Vato's eyebrows furrowed in what almost seemed like concern–for a Vulcan, anyway. "It is considered to be a myth, by most Vulcans. But it does sound like what you have described."

"But–but it's a possibility, that it exists, right?" Roy hates himself for the hope building in his chest. He's a fool, and he knows it, but he can't bring himself to stop. "And is there a way–if this "katra" does exist, to bring the person back?"

"There are… supposed ways," Vato begins slowly, uncertainly–

"Is this about my brother?"

The words lay like a flaming arrow shot between Roy and Al, an accusation smoldering in the silence. Roy weighed his words, thought through and discarded several answers, before settling on the simplest.

"Yes."

Al inhaled sharply, his eyes going wide. Despite his earlier words, Roy had no doubt he didn't believe it.

He couldn't blame him.

"But that–that's not possible."

"I have to agree, captain." Vato's voice was careful, less of Al's desperate hope and more of a sane man trying to calm a delusional one. "If the katra were real, which, again, most consider it not to be, Commander Elric was not a Vulcan–"

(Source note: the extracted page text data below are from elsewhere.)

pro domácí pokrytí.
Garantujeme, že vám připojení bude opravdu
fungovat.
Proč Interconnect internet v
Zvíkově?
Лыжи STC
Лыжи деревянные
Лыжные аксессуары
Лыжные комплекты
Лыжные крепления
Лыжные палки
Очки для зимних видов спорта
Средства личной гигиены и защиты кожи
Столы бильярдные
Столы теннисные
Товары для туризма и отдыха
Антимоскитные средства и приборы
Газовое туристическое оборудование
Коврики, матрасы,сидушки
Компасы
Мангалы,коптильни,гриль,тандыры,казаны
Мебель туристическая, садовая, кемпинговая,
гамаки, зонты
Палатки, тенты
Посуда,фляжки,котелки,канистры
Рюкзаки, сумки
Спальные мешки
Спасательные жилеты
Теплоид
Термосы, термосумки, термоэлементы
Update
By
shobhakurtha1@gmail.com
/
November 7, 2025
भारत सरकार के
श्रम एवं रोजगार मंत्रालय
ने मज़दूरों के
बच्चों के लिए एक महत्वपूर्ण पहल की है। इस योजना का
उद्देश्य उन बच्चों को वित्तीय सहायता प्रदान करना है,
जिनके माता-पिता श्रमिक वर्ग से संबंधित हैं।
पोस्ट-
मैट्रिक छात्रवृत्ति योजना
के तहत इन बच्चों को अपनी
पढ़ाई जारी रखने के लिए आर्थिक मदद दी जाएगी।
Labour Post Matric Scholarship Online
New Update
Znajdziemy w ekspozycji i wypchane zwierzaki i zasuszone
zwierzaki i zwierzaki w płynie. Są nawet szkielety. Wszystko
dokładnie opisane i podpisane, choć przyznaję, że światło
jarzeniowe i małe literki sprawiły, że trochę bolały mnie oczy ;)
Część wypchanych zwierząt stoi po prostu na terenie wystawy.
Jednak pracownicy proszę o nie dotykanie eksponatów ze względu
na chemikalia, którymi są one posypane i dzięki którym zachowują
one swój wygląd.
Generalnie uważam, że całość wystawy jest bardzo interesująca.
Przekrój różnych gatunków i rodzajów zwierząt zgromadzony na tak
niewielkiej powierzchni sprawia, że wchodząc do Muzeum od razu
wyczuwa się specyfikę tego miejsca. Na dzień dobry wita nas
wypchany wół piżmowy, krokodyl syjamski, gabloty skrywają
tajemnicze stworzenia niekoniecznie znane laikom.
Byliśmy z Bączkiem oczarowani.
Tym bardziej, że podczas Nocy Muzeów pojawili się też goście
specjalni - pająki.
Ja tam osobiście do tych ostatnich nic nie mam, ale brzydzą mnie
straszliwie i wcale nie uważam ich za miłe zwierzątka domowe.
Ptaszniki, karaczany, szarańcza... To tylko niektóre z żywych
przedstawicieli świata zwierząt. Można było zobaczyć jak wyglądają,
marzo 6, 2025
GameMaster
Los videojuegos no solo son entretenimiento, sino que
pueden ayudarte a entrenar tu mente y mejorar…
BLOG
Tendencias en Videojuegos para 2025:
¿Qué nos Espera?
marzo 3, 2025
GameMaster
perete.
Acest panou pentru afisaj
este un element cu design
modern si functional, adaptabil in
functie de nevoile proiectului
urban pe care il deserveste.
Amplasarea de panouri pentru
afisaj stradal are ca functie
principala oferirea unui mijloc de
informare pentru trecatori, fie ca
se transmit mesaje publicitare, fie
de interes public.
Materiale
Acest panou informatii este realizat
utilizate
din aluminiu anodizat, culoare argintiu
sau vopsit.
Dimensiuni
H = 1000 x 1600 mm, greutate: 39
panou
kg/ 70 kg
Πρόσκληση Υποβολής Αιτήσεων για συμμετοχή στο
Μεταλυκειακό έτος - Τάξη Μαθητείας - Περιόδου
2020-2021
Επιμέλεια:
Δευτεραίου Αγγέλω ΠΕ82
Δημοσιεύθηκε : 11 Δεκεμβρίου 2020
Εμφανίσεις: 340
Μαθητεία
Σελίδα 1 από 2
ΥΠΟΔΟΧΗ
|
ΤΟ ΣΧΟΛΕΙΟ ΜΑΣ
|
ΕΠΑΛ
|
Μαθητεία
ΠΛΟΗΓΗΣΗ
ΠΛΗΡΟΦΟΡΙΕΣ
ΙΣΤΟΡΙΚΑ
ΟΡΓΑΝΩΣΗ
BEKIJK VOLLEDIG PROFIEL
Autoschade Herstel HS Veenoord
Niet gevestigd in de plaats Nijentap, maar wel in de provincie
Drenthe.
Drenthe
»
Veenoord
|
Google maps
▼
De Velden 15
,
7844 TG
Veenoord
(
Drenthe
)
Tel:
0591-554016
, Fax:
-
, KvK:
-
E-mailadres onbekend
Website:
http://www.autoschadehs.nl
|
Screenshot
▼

"Commander Elric developed powers, quite possibly of a psychic nature, shortly before his death," Roy broke in breathlessly, his heart beating faster. "I was with him, when he died, and if… if he could perform such a transfer–"

"I did do scans on him, after the accident." Al looked just as hopeful as Roy felt, and just as terrified at that fact. "His brain, it showed changes in the areas that are usually associated with… that sort of thing…"

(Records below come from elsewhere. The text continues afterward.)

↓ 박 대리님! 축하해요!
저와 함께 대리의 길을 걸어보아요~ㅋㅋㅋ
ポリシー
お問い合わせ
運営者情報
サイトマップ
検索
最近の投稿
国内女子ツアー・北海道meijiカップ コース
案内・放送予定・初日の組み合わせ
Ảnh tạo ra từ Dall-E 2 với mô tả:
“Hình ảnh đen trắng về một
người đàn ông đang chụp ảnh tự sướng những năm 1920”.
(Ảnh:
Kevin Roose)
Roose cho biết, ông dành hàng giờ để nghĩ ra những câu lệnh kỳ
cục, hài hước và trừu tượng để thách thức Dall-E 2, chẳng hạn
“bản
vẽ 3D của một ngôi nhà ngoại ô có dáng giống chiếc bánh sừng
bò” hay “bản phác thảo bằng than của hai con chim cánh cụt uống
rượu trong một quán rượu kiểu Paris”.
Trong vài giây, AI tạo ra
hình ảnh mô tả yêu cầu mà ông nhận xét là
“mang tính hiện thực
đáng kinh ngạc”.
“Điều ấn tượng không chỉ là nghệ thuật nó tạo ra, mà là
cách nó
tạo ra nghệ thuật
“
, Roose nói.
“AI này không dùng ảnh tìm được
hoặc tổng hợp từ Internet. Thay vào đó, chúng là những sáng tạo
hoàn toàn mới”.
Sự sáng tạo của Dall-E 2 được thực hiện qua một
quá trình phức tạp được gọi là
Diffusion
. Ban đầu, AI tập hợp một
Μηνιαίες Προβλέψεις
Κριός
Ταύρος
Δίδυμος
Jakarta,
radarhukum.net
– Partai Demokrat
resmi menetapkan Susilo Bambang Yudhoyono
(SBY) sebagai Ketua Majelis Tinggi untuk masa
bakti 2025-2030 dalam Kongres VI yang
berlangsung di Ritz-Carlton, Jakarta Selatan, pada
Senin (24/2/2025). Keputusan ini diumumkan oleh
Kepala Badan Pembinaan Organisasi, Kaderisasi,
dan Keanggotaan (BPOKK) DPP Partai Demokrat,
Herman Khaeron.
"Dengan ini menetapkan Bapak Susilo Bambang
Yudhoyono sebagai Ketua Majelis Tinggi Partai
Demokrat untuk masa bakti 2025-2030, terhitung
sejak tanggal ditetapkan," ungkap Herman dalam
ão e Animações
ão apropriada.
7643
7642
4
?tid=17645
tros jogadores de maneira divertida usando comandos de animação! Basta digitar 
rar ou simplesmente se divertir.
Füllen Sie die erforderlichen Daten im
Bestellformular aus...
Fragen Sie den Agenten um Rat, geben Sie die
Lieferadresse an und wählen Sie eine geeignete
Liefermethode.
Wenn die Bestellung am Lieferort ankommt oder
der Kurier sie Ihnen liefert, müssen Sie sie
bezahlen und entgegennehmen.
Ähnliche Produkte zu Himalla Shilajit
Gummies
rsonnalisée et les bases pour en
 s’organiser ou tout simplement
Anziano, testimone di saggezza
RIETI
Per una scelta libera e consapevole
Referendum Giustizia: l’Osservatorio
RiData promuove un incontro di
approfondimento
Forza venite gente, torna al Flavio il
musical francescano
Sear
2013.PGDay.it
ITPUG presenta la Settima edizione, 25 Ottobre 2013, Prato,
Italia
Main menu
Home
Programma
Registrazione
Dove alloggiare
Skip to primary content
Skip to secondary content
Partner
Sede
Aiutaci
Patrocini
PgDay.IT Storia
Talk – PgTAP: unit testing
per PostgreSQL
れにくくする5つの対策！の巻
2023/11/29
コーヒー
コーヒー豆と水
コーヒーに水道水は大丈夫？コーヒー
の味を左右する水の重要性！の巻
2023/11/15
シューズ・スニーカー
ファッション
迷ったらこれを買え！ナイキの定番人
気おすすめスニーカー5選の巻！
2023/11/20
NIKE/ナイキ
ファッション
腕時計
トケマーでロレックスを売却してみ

His eyes met Roy's, and Roy understood. This shot was longer than long–a shot in the deepest, darkest depths of space.

But they had to try.

"I've been hearing him."

Both Al and Vato stared at Roy, even the Vulcan looking inappropriately stunned.

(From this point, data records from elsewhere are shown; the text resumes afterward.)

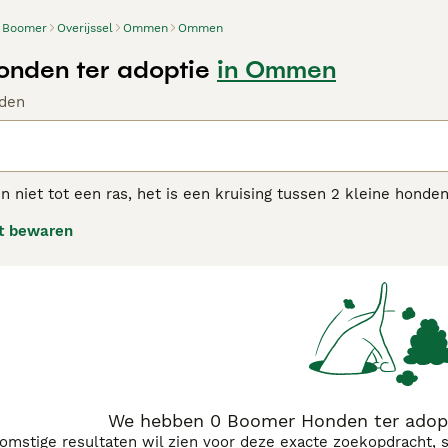
Boomer
Overijssel
Ommen
Ommen
nden ter adoptie
in Ommen
den
niet tot een ras, het is een kruising tussen 2 kleine honde
kter kan verschillen heeft de Boomer over het algemeen een 
t bewaren
. Hij heeft een optimistische houding en houdt van spelen en ra
en en andere dieren.
r adviespagina voor informatie over dit hondenras.
We hebben 0 Boomer Honden ter adop
komstige resultaten wil zien voor deze exacte zoekopdracht, 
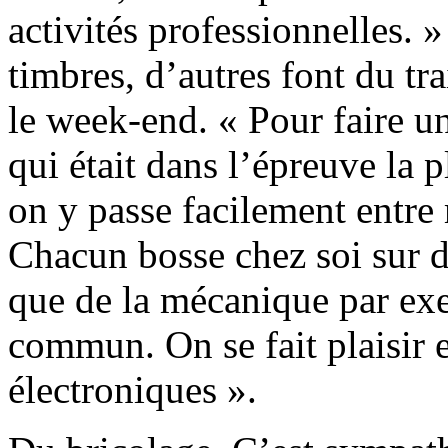
activités professionnelles. 
timbres, d’autres font du tra
le week-end. « Pour faire 
qui était dans l’épreuve la p
on y passe facilement entre 
Chacun bosse chez soi sur de
que de la mécanique par exe
commun. On se fait plaisir 
électroniques ».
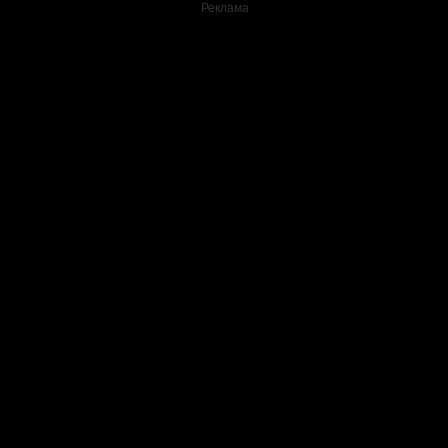
Реклама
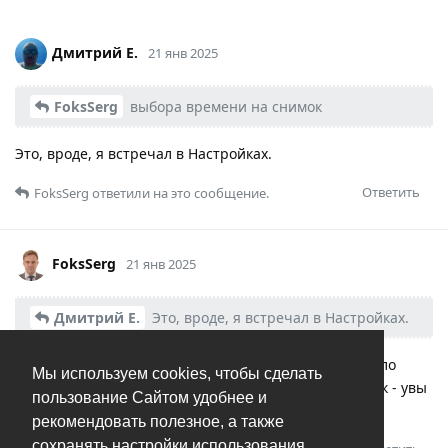
Дмитрий Е.
21 янв 2025
FoksSerg
выбора времени на снимок
Это, вроде, я встречал в Настройках.
Ответить
FoksSerg
ответили на это сообщение.
FoksSerg
21 янв 2025
Дмитрий Е.
Это, вроде, я встречал в Настройках.
Есть 4 фиксированных значения, уже лучше чем было
Мы используем cookies, чтобы сделать
раньше, но если вдруг хочу за пределами этих рамок - увы
пользование Сайтом удобнее и
до свидания…
рекомендовать полезное, а также
сохранять настройки использования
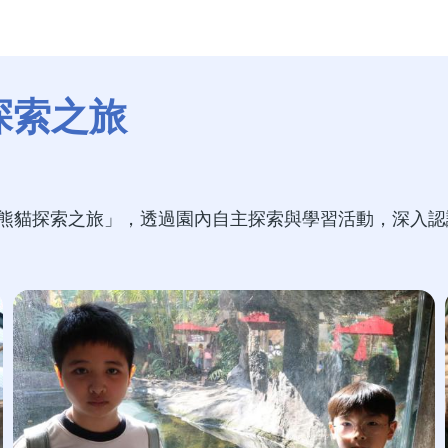
探索之旅
會大熊貓探索之旅」，透過園內自主探索與學習活動，深入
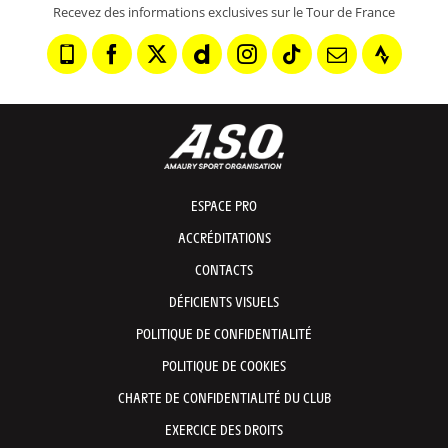
Recevez des informations exclusives sur le Tour de France
ESPACE PRO
ACCRÉDITATIONS
CONTACTS
DÉFICIENTS VISUELS
POLITIQUE DE CONFIDENTIALITÉ
POLITIQUE DE COOKIES
CHARTE DE CONFIDENTIALITÉ DU CLUB
EXERCICE DES DROITS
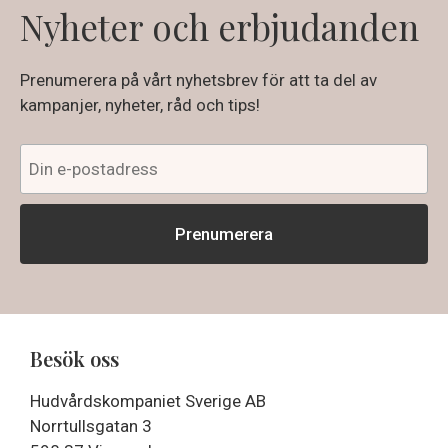
Nyheter och erbjudanden
Prenumerera på vårt nyhetsbrev för att ta del av
kampanjer, nyheter, råd och tips!
Besök oss
Hudvårdskompaniet Sverige AB
Norrtullsgatan 3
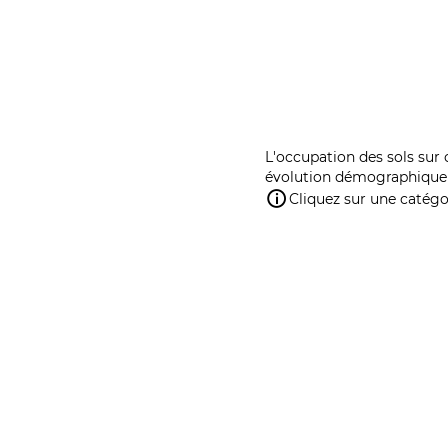
L'occupation des sols sur 
évolution démographique 
Cliquez sur une catégor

"When I sleep. Right before, or right after I wake up. Sometimes in my dreams." Roy took a deep breath. "He told me he was–trapped, inside of me. Told me to ask you both. Given that you've studied Vulcan biology extensively." He nodded at Al. "And Vato, well."

Vato sighed then, expression fading into one of very, very faint resignation.

"Vato," Roy said quietly. "Where should we start?"

"I know nothing of the… ritual. If you do wish to go forward with this…" Roy could practically hear him thinking madness. "…Endeavor, you will need to ask a Vulcan priest, to see if there is any similarity between the two situations."

Roy's heart beat even faster, his gaze flicking between Vato and Al. Al's eyes, as golden as his brother's, gleamed with a suppressed hope that Roy understood only too well.

Without another word, he turned on his heel and strode towards the exit to sickbay, pulling out his communicator.

"Maes. Set a course towards Vulcan immediately."

The response took a moment, but– "Uh, Roy? You sure about that? We're supposed to–"

"That is an order, Mister Hughes," Roy barked, feeling more alive than he had in weeks. "Do it immediately. Mustang out."